- **Your goal**
Below are records; give the number of their lines that hold the word "arayanlar", and write nothing more.

- **Records supplied**
+ + + +

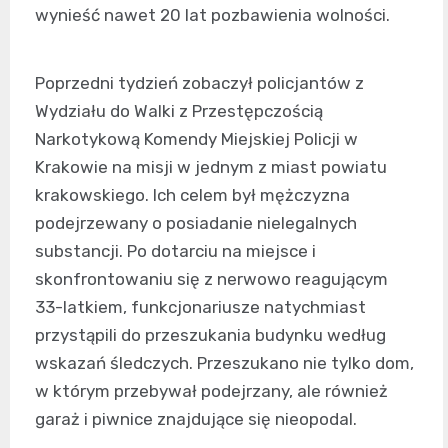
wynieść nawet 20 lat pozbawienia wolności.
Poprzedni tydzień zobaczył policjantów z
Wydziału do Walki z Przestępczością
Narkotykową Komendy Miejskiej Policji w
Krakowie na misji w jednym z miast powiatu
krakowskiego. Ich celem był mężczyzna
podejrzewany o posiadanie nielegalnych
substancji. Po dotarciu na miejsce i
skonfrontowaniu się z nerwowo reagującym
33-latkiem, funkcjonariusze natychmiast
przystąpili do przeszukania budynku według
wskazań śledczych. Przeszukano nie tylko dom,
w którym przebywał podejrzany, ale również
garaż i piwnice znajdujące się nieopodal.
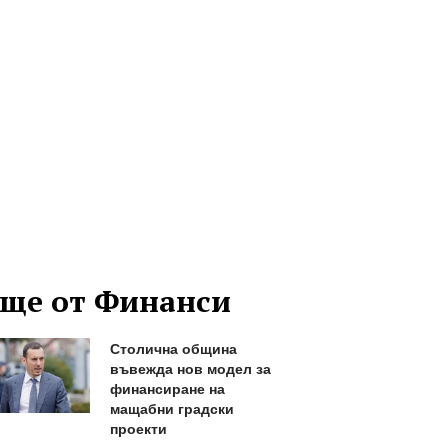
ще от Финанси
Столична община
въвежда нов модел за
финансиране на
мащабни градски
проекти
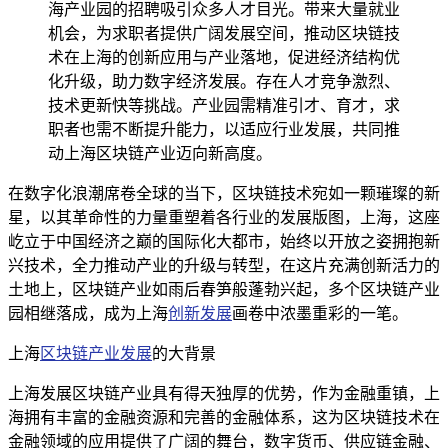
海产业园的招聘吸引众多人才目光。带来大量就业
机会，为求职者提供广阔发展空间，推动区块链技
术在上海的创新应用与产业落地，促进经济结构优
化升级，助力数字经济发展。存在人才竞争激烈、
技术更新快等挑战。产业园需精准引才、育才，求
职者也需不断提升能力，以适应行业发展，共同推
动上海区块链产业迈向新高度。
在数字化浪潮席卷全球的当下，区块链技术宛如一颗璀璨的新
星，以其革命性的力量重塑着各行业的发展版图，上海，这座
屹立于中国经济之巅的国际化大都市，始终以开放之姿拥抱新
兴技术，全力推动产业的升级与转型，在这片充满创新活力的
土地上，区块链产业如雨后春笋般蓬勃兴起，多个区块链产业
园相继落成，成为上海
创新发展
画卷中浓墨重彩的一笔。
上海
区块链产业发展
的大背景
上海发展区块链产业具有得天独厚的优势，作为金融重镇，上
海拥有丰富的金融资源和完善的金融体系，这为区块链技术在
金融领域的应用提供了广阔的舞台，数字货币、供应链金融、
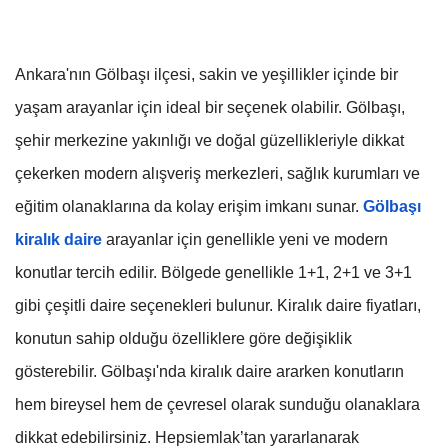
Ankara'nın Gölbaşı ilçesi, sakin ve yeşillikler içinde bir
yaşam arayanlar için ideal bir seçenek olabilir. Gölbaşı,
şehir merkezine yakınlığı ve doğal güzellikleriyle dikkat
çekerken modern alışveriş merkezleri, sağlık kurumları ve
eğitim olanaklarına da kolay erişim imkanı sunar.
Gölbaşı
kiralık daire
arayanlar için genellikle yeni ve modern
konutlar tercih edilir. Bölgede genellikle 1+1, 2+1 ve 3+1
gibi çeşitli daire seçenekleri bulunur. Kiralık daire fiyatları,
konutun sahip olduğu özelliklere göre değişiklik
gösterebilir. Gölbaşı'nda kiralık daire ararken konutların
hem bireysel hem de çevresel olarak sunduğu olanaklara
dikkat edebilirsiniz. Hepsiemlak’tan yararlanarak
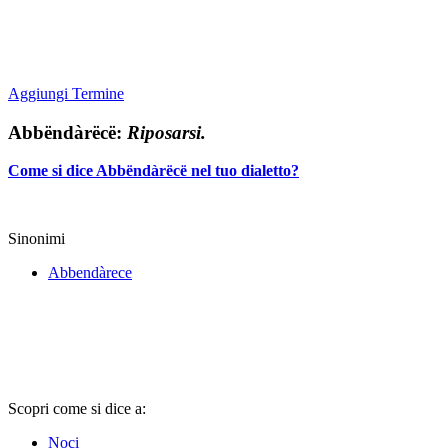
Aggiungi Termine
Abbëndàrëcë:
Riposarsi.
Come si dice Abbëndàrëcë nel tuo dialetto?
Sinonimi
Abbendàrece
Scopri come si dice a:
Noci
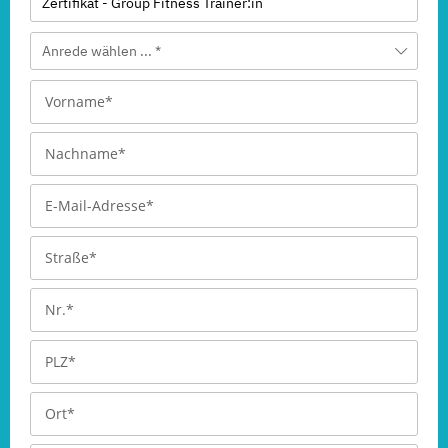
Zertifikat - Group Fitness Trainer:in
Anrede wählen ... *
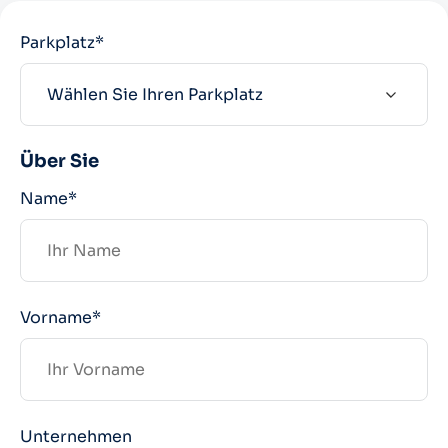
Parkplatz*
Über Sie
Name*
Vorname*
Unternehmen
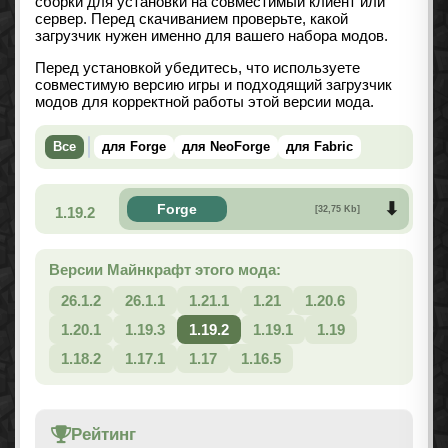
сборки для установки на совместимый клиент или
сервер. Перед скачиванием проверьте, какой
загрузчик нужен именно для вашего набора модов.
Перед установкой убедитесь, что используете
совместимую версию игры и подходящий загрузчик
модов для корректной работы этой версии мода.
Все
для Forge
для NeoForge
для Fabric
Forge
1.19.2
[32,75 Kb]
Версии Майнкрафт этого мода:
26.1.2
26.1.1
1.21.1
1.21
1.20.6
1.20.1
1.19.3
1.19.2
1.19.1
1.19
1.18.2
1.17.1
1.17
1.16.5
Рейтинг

+ + + +

- **Written response**
2